--- What you should do ---
Retype, please, the listing from its opening line through the line that contains "يتضح أن السعر", both included, without the pictures.

::: Input data

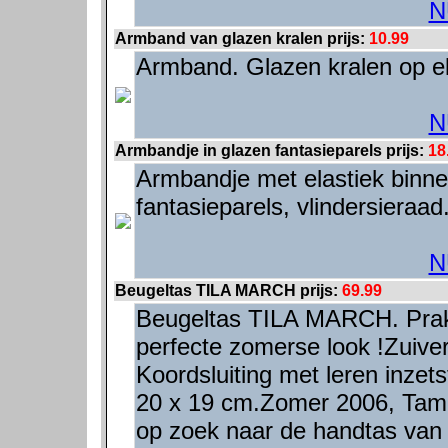
N
Armband van glazen kralen prijs:
10.99
Armband. Glazen kralen op el
N
Armbandje in glazen fantasieparels prijs:
18
Armbandje met elastiek binne
fantasieparels, vlindersieraad
N
Beugeltas TILA MARCH prijs:
69.99
Beugeltas TILA MARCH. Prakt
perfecte zomerse look !Zuive
Koordsluiting met leren inzet
20 x 19 cm.Zomer 2006, Tam
op zoek naar de handtas van 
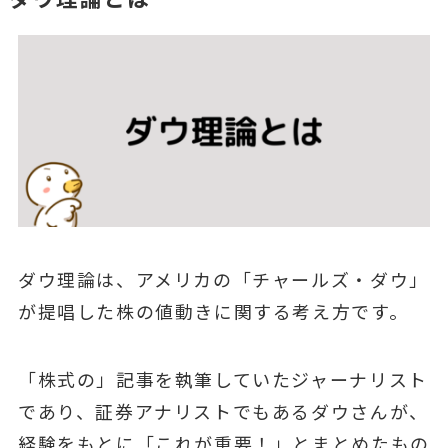
ダウ理論は、アメリカの「チャールズ・ダウ」
が提唱した株の値動きに関する考え⽅です。
「株式の」記事を執筆していたジャーナリスト
であり、証券アナリストでもあるダウさんが、
経験をもとに「これが重要！」とまとめたもの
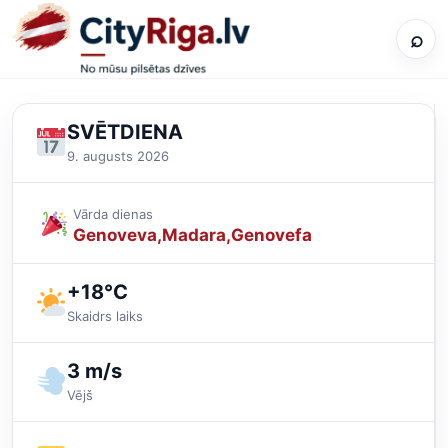
⌕
SVĒTDIENA
9. augusts 2026
Vārda dienas
Genoveva
Madara
Genovefa
+18°C
Skaidrs laiks
3 m/s
Vējš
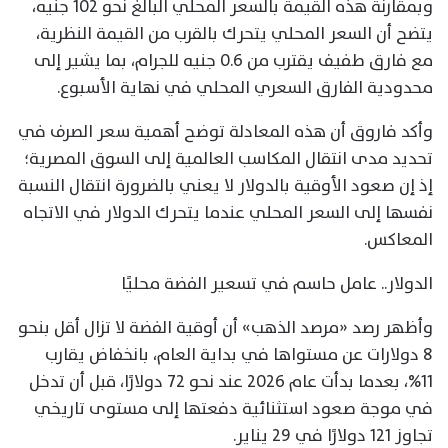
وبمقارنة هذه القيمة بالسعر المحلي البالغ نحو 102 جنيه،
يتضح أن السعر المحلي يتحرك بالقرب من القيمة النظرية،
مع فارق طفيف يقترب من 0.6 جنيه للجرام، بما يشير إلى
محدودية الفارق السعري المحلي في نهاية الأسبوع.
وأكد فاروق أن هذه المعادلة توضح أهمية سعر الصرف في
تحديد مدى انتقال المكاسب العالمية إلى السوق المصرية؛
إذ إن صعود الأوقية بالدولار لا يعني بالضرورة انتقال النسبة
نفسها إلى السعر المحلي عندما يتحرك الدولار في الاتجاه
المعاكس.
الدولار.. عامل حاسم في تسعير الفضة محليًا
وأظهر رصد «مرصد الذهب» أن أوقية الفضة لا تزال أقل بنحو
8 دولارات عن مستواها في بداية العام، بانخفاض يقارب
11%، بعدما بدأت عام 2026 عند نحو 72 دولارًا، قبل أن تدخل
في موجة صعود استثنائية دفعتها إلى مستوى تاريخي
تجاوز 121 دولارًا في 29 يناير.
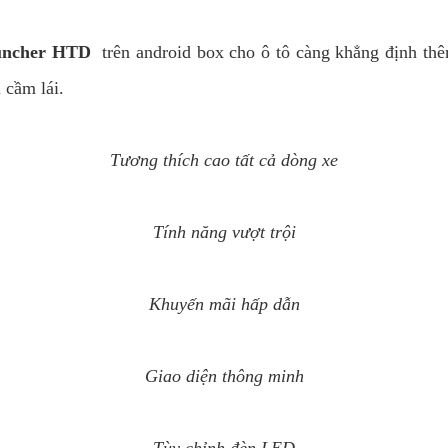
ncher HTD
trên android box cho ô tô càng khẳng định thê
 cầm lái.
Tương thích cao tất cả dòng xe
Tính năng vượt trội
Khuyến mãi hấp dẫn
Giao diện thông minh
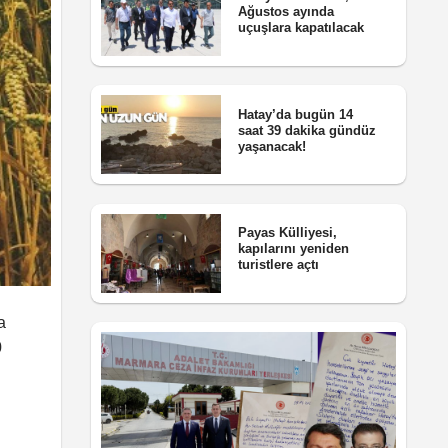
Ağustos ayında
uçuşlara kapatılacak
Hatay’da bugün 14
saat 39 dakika gündüz
yaşanacak!
Payas Külliyesi,
kapılarını yeniden
turistlere açtı
a
0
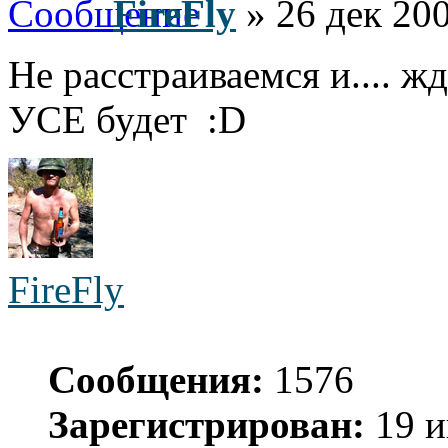
FireFly
» 26 дек 200
Не расстраиваемся и.... жд
УСЕ будет :D
FireFly
Сообщения:
1576
Зарегистрирован:
19 и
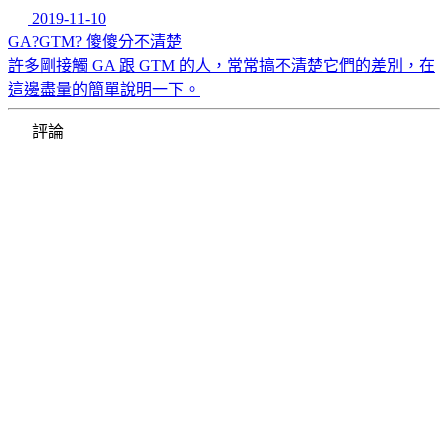
2019-11-10
GA?GTM? 傻傻分不清楚
許多剛接觸 GA 跟 GTM 的人，常常搞不清楚它們的差別，在
這邊盡量的簡單說明一下。
評論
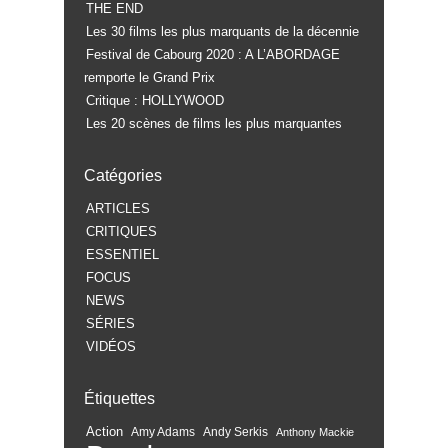
THE END
Les 30 films les plus marquants de la décennie
Festival de Cabourg 2020 : A L’ABORDAGE
remporte le Grand Prix
Critique : HOLLYWOOD
Les 20 scènes de films les plus marquantes
Catégories
ARTICLES
CRITIQUES
ESSENTIEL
FOCUS
NEWS
SÉRIES
VIDÉOS
Étiquettes
Action
Amy Adams
Andy Serkis
Anthony Mackie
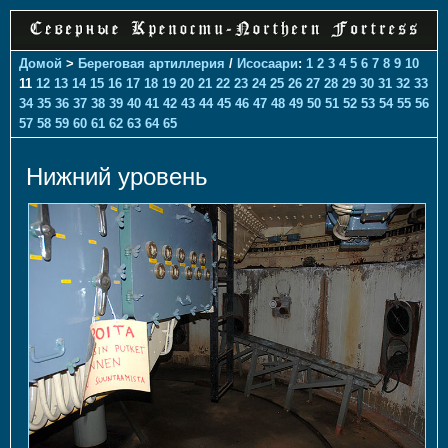
Домой
>
Береговая артиллерия
/
Исосаари
:
1
2
3
4
5
6
7
8
9
10
11
12
13
14
15
16
17
18
19
20
21
22
23
24
25
26
27
28
29
30
31
32
33
34
35
36
37
38
39
40
41
42
43
44
45
46
47
48
49
50
51
52
53
54
55
56
57
58
59
60
61
62
63
64
65
Нижний уровень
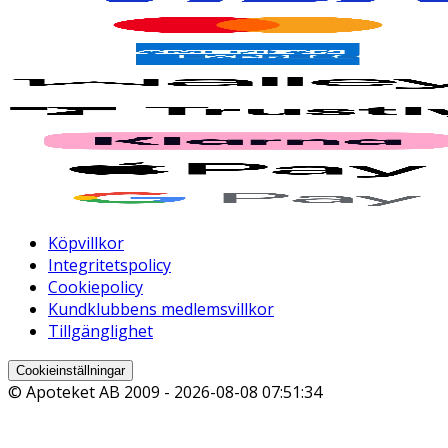
Köpvillkor
Integritetspolicy
Cookiepolicy
Kundklubbens medlemsvillkor
Tillgänglighet
Cookieinställningar
© Apoteket AB 2009 -
2026-08-08 07:51:34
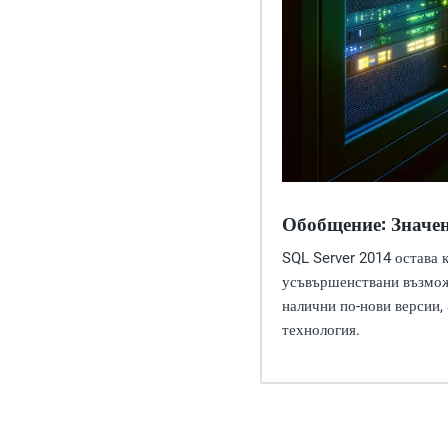
Обобщение: Значени
SQL Server 2014 остава 
усъвършенствани възможн
налични по-нови версии,
технология.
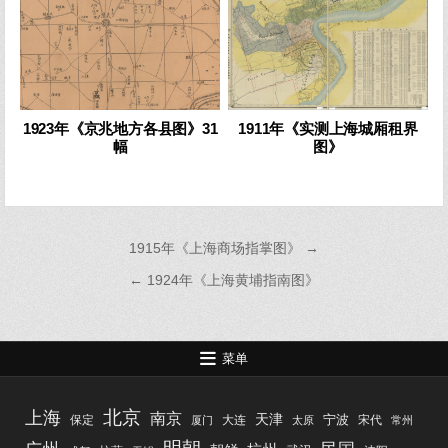
1923年《京兆地方各县图》31
1911年《实测上海城厢租界
幅
图》
文
1915年《上海商场指掌图》 →
章
← 1924年《上海黄埔指南图》
导
航
菜单
北京
上海
南京
天津
宁波
保定
大连
宋代
厦门
太原
常州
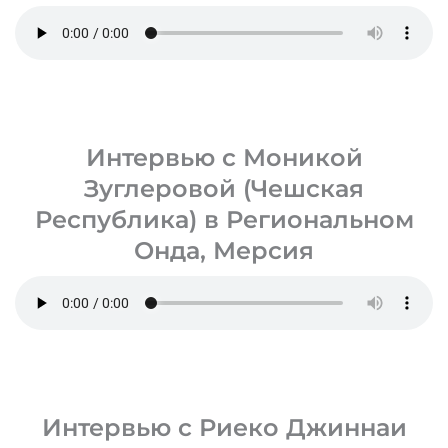
Интервью с Моникой
Зуглеровой (Чешская
Республика) в Региональном
Онда, Мерсия
Интервью с Риеко Джиннаи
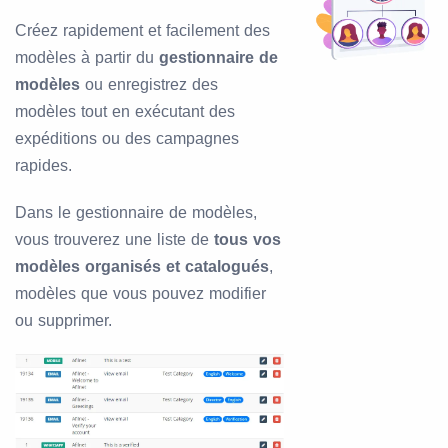
Créez rapidement et facilement des
modèles à partir du
gestionnaire de
modèles
ou enregistrez des
modèles tout en exécutant des
expéditions ou des campagnes
rapides.
Dans le gestionnaire de modèles,
vous trouverez une liste de
tous vos
modèles organisés et catalogués
,
modèles que vous pouvez modifier
ou supprimer.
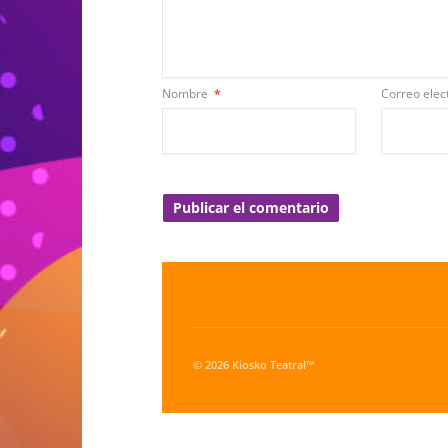
Nombre
*
Correo elec
© 2026 Kiosko Teatral™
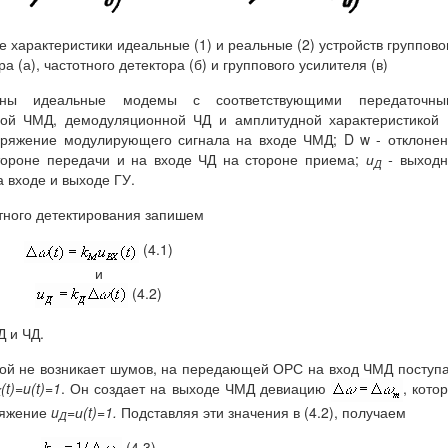
 характеристики идеальные (1) и реальные (2) устройств группово
а (а), частотного детектора (б) и группового усилителя (в)
ены идеальные модемы с соответствующими передаточны
ной ЧМД, демодуляционной ЧД и амплитудной характеристикой
яжение модулирующего сигнала на входе ЧМД; D w - отклонен
тороне передачи и на входе ЧД на стороне приема;
и
-
выходн
Д
 входе и выходе ГУ.
отного детектирования запишем
(4.1)
и
(4.2)
Д и ЧД.
рой не возникает шумов, на передающей ОРС на вход ЧМД поступ
(t)=u(t)=1
. Он создает на выходе ЧМД девиацию
, кото
Х
ряжение
u
=и(t)=1.
Подставляя эти значения в (4.2), получаем
Д
(4.3)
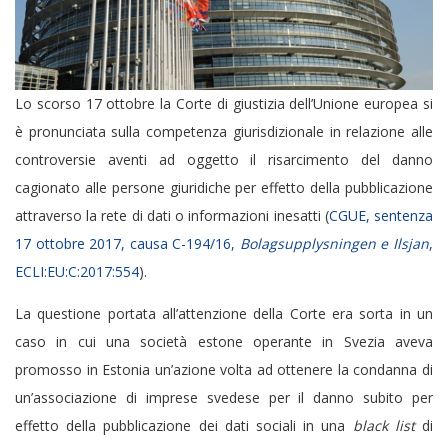
Lo scorso 17 ottobre la Corte di giustizia dell’Unione europea si
è pronunciata sulla competenza giurisdizionale in relazione alle
controversie aventi ad oggetto il risarcimento del danno
cagionato alle persone giuridiche per effetto della pubblicazione
attraverso la rete di dati o informazioni inesatti (
CGUE, sentenza
17 ottobre 2017, causa C-194/16,
Bolagsupplysningen e Ilsjan
,
ECLI:EU:C:2017:554
).
La questione portata all’attenzione della Corte era sorta in un
caso in cui una società estone operante in Svezia aveva
promosso in Estonia un’azione volta ad ottenere la condanna di
un’associazione di imprese svedese per il danno subito per
effetto della pubblicazione dei dati sociali in una
black list
di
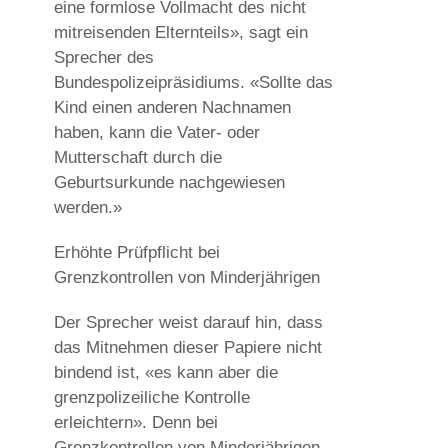
eine formlose Vollmacht des nicht
mitreisenden Elternteils», sagt ein
Sprecher des
Bundespolizeipräsidiums. «Sollte das
Kind einen anderen Nachnamen
haben, kann die Vater- oder
Mutterschaft durch die
Geburtsurkunde nachgewiesen
werden.»
Erhöhte Prüfpflicht bei
Grenzkontrollen von Minderjährigen
Der Sprecher weist darauf hin, dass
das Mitnehmen dieser Papiere nicht
bindend ist, «es kann aber die
grenzpolizeiliche Kontrolle
erleichtern». Denn bei
Grenzkontrollen von Minderjährigen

::::::

--- Result of the task ---
N
Armband van glazen kralen prijs:
10.99
Armband. Glazen kralen op el
N
Armbandje in glazen fantasieparels prijs:
18
Armbandje met elastiek binne
fantasieparels, vlindersieraad
N
Beugeltas TILA MARCH prijs:
69.99
Beugeltas TILA MARCH. Prakt
perfecte zomerse look !Zuive
Koordsluiting met leren inzet
20 x 19 cm.Zomer 2006, Tam
op zoek naar de handtas van 
ダウ理論は、アメリカの「チャールズ・ダウ」
が提唱した株の値動きに関する考え⽅です。
「株式の」記事を執筆していたジャーナリスト
であり、証券アナリストでもあるダウさんが、
経験をもとに「これが重要！」とまとめたもの
⌕
SVĒTDIENA
9. augusts 2026
Vārda dienas
Genoveva
Madara
Genovefa
+18°C
Skaidrs laiks
3 m/s
Vējš
وبمقارنة هذه القيمة بالسعر المحلي البالغ نحو 102 جنيه،
يتضح أن السعر المحلي يتحرك بالقرب من القيمة النظرية،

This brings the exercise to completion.